Date: Fri, 26 Jan 2001 13:47:41 -0800
Reply-To: "Dennis G. Fisher" <dfisher@CSULB.EDU>
Sender: "SAS(r) Discussion" <SAS-L@LISTSERV.UGA.EDU>
From: "Dennis G. Fisher" <dfisher@CSULB.EDU>
Subject: Re: Discretizing continuous vars (was Proc GLM)
Content-Type: text/plain; charset=us-ascii
The point I was trying to make about birthweight is that an infant who weighs, for instance, 1501 grams is NOT at more risk than a child who weighs 2300 grams. That is exactly the point. With some variables such as birthweight an infant who is not a low birth weight infant is at the same risk as any other infant who is not low birth weight, that is, there is a ceiling (or floor depending upon how you look at it) effect. The cut off point may be in contention, as it was in this master's thesis, but low birth weight is a proxy for risk. Heavier infants are NOT at lower risk than normal weight infants. At least that is how it was explained to me.
I hope this clarifies what I meant. I do not however, disagree, with your main
point for most variables.
Dale McLerran wrote:
> Let me put in my $.02. Discretizing a continuous variable for
> use as a predictor variable is a very common artifice in the
> epidemiological literature. This is usually performed so that
> the epidemiologist can make some statement about relative risks
> for some outcome, and convey the RR in a simple manner to their
> colleagues (or at least an approximation to the RR). Now, it
> needs to be understood exactly what discretizing the continuous
> predictor variable actually is doing: it allows the user to fit
> a nonlinear curve to the data. Moreover, this nonlinear curve
> is discontinuous at the break points. This is an ugly model if
> I ever saw one. It says that the response is homogeneous within
> the (artificially) chosen intervals, and that from the end of
> one interval to the beginning of the next there is often a
> significant difference in the response. Now, I ask whether it
> is reasonable to believe that dietary habits (consumption of
> fruits and vegetables, percent energy from fat) change dramatically
> from age 34 to age 35, or from age 59 to age 60. I really suspect
> not, but these are commonly employed models. I would have to
> agree with Peter that risk for all kinds of poor outcomes related
> to low birth weight do not change dramatically from 1499 grams
> to 1500 grams. The risks are probably even greater if the infant
> weighs 1100 grams than if the infant weighs 1499 grams. And a
> child that weighs 1501 grams probably is at more risk for poor
> outcomes than a child who weighs 2300 grams.

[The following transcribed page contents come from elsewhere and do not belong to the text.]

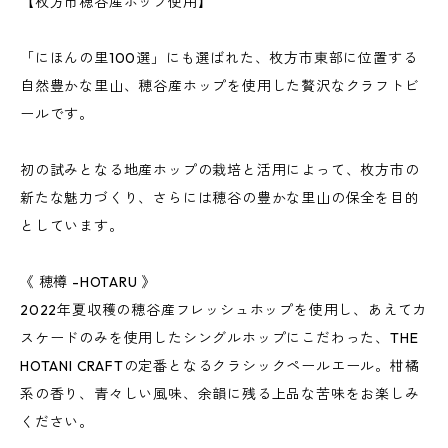
【枚方市穂谷産ホップ使用】
「にほんの里100選」にも選ばれた、枚方市東部に位置する
自然豊かな里山、穂谷産ホップを使用した贅沢なクラフトビ
ールです。
初の試みとなる地産ホップの栽培と活用によって、枚方市の
新たな魅力づくり、さらには穂谷の豊かな里山の保全を目的
としています。
《 穂樽 -HOTARU 》
2022年夏収穫の穂谷産フレッシュホップを使用し、あえてカ
スケードのみを使用したシングルホップにこだわった、THE
HOTANI CRAFTの定番となるクラシックペールエール。柑橘
系の香り、青々しい風味、余韻に残る上品な苦味をお楽しみ
ください。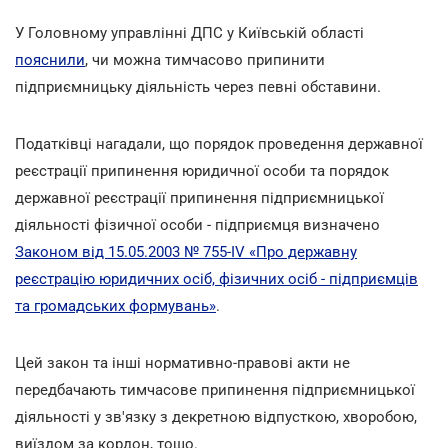
У Головному управлінні ДПС у Київській області
пояснили
, чи можна тимчасово припинити
підприємницьку діяльність через певні обставини.
Податківці нагадали, що порядок проведення державної
реєстрації припинення юридичної особи та порядок
державної реєстрації припинення підприємницької
діяльності фізичної особи - підприємця визначено
Законом від 15.05.2003 № 755-IV «Про державну
реєстрацію юридичних осіб, фізичних осіб - підприємців
та громадських формувань»
.
Цей закон та інші нормативно-правові акти не
передбачають тимчасове припинення підприємницької
діяльності у зв'язку з декретною відпусткою, хворобою,
виїздом за кордон, тощо.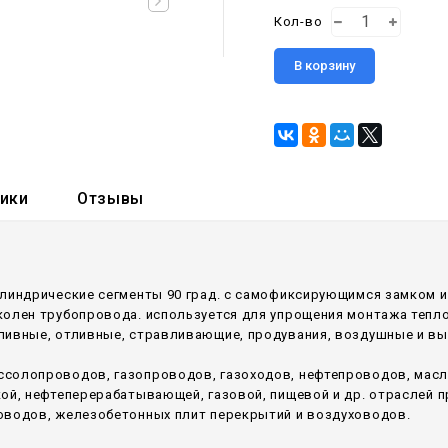
Кол-во
В корзину
тики
Отзывы
илиндрические сегменты 90 град. с самофиксирующимся замком 
колен трубопровода. используется для упрощения монтажа тепл
аливные, отливные, стравливающие, продувания, воздушные и в
ссолопроводов, газопроводов, газоходов, нефтепроводов, мас
кой, нефтеперерабатывающей, газовой, пищевой и др. отраслей
оводов, железобетонных плит перекрытий и воздуховодов.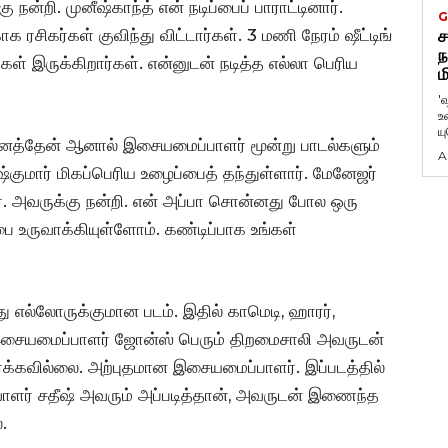
 நன்றி. முனீஷ்காந்த் என் நடிப்பைப் பாராட்டினார்.
G
க ரசிகர்கள் குவிந்து விட்டார்கள். 3 மணி நேரம் ஷீட்டிங்
ச
ந
கள் இருக்கிறார்கள். என்னுடன் நடித்த எல்லா பெரிய
ம
'
உ
ய
னைத்தேன் ஆனால் இசையமைப்பாளர் மூன்று பாடல்களும்
A
்குமார் மிகப்பெரிய உழைப்பைத் தந்துள்ளார். மேனேஜர்
். அவருக்கு நன்றி. என் அப்பா சொன்னது போல ஒரு
ை உருவாக்கியுள்ளோம். கண்டிப்பாக உங்கள்
து எல்லோருக்குமான படம். இதில் காமெடி, ஹாரர்,
இசையமைப்பாளர் ஜோன்ஸ் பெரும் திறமைசாலி அவருடன்
க்கவில்லை. அற்புதமான இசையமைப்பாளர். இப்படத்தில்
வாளர் சதீஷ் அவரும் அப்படித்தான், அவருடன் இணைந்த
.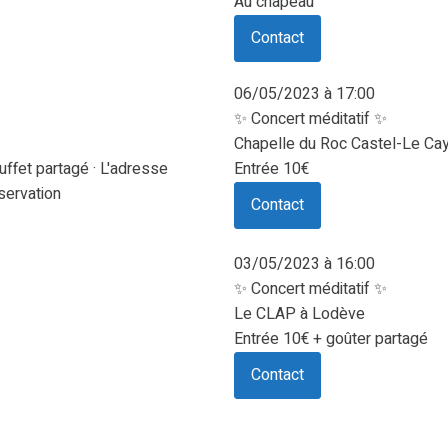
Au chapeau
Contact
06/05/2023 à 17:00
✨ Concert méditatif ✨
Chapelle du Roc Castel-Le Cay
uffet partagé · L'adresse
Entrée 10€
servation
Contact
03/05/2023 à 16:00
✨ Concert méditatif ✨
Le CLAP à Lodève
Entrée 10€ + goûter partagé
Contact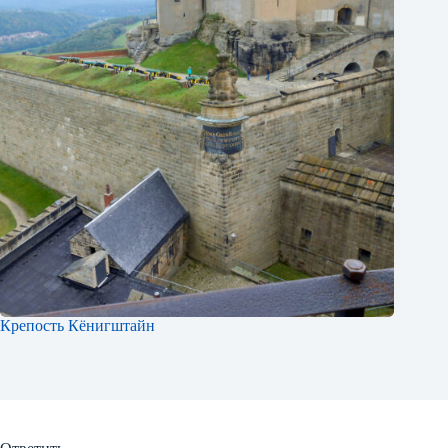
Крепость Кёнигштайн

> Now, I work with epidemiologists. I have fit many a regression
> model in which age has been discretized into 3 or 4 intervals.
> For simple presentation in epidemiological journals, these are
> the accepted standards. I will not chastise too loudly that
> this should not be done, although I have tried to suggest
> alternatives to my colleagues. I have absolutely no doubt that
> the models which use discretized continuous variables are biased.
> There are likely very few circumstances in which a noncontinuous
> response are reasonable. (I leave the door open for a few such
> outcomes. However, they do not regularly present themselves.)
> I have lately been working with an epidemiologist who has had
> something of an epiphany regarding these issues. When he came
> to me, he had collaborated with another statistician in the use
> of flexible regression functions. In particular, for that
> collaboration they had employed Generalized Additive Models (GAMs).
> I am not a great fan of GAMs. When you are done fitting the
> model, can you state the regression equation? I don't believe
> that GAMs do provide a simple expression. However, there are
> other tools which allow for flexible regression modelling which
> yield functions with simple expressions. I had long thought
> that restricted cubic splines could be a very useful tool for
> modelling nonlinear (or suspected nonlinear) functions of
> continuous variables. We are currently using spline methods.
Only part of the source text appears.